(Extracted page text data)
▬▬▬▬▬▬▬▬▬▬
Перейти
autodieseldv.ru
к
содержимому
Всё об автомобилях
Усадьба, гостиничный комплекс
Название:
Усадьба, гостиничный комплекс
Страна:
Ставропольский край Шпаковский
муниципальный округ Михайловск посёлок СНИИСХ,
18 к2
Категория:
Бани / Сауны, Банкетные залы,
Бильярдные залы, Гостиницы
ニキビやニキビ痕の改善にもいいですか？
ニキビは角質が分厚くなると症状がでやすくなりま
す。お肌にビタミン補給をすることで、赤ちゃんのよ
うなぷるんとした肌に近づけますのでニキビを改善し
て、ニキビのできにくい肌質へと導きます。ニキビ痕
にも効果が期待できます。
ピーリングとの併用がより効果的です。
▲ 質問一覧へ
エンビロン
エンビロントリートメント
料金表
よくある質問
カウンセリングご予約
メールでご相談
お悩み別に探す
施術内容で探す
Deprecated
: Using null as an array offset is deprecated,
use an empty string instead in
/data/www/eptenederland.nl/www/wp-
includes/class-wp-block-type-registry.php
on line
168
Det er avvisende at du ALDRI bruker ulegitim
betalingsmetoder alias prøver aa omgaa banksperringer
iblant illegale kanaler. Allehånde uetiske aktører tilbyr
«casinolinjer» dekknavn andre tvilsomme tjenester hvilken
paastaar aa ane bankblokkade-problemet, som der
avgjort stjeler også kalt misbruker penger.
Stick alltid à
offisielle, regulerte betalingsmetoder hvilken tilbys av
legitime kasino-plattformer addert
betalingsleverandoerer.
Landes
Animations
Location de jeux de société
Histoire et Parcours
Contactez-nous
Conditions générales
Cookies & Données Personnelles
▬▬▬▬▬▬▬▬▬▬
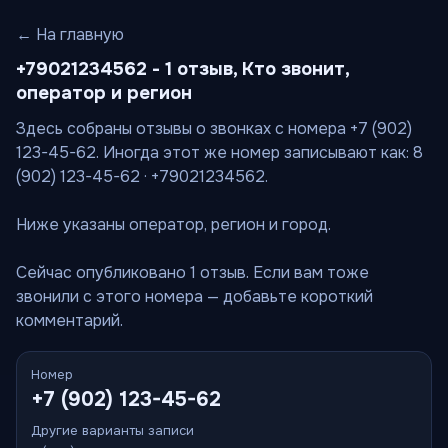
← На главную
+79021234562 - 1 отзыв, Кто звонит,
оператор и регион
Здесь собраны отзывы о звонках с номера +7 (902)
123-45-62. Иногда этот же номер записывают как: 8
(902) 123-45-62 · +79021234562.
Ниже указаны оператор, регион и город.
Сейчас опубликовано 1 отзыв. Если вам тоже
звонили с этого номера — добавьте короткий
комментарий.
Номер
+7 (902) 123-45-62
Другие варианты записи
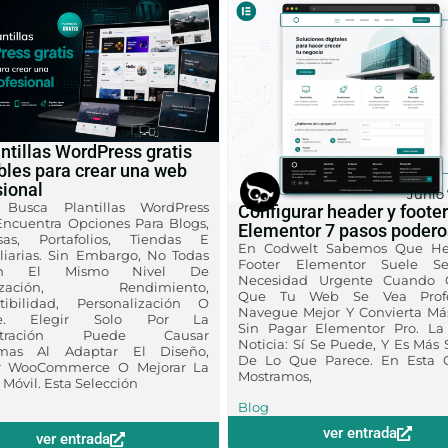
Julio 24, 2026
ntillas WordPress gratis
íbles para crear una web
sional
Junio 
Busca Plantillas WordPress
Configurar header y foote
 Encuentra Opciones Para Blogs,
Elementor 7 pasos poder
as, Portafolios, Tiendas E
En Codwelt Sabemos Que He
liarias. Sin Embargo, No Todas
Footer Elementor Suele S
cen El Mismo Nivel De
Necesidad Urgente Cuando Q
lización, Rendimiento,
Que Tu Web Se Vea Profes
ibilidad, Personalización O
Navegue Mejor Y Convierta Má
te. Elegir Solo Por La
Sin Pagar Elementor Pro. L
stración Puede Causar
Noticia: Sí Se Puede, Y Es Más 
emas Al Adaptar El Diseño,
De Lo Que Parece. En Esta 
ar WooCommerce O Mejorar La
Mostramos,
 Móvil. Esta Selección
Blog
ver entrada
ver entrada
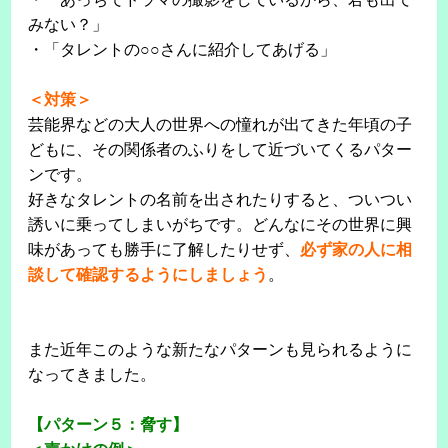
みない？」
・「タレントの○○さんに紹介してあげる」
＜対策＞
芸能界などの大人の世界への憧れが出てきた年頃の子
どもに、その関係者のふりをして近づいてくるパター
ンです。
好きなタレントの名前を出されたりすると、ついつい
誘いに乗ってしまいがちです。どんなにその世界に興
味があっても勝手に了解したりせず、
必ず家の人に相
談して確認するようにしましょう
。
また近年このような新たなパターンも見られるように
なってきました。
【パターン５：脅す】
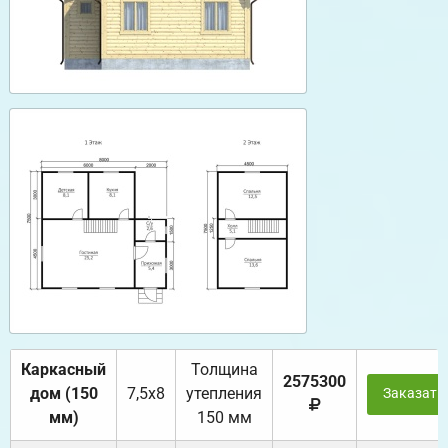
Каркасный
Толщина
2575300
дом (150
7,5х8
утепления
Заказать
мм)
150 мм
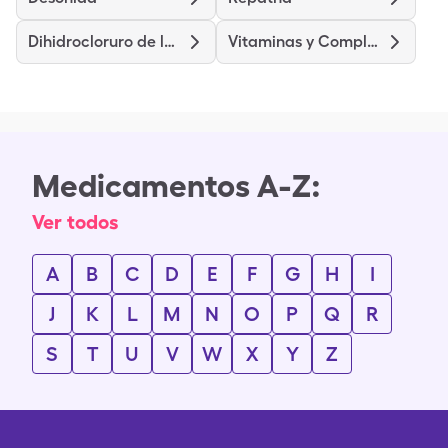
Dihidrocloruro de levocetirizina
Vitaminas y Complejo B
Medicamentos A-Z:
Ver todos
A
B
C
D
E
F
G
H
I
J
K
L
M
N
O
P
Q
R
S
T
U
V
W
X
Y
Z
▬▬▬▬▬▬▬▬▬▬
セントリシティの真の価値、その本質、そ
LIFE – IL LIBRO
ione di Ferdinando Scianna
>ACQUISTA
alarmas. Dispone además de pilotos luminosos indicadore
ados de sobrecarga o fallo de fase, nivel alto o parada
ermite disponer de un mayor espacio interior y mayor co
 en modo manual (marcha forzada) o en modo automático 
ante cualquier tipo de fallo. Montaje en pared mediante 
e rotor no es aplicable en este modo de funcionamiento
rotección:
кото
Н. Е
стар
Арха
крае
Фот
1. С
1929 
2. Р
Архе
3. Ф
▬▬▬▬▬▬▬▬▬▬
Pull every line containing "Esta" out of the data above.

De Lo Que Parece. En Esta 
 Móvil. Esta Selección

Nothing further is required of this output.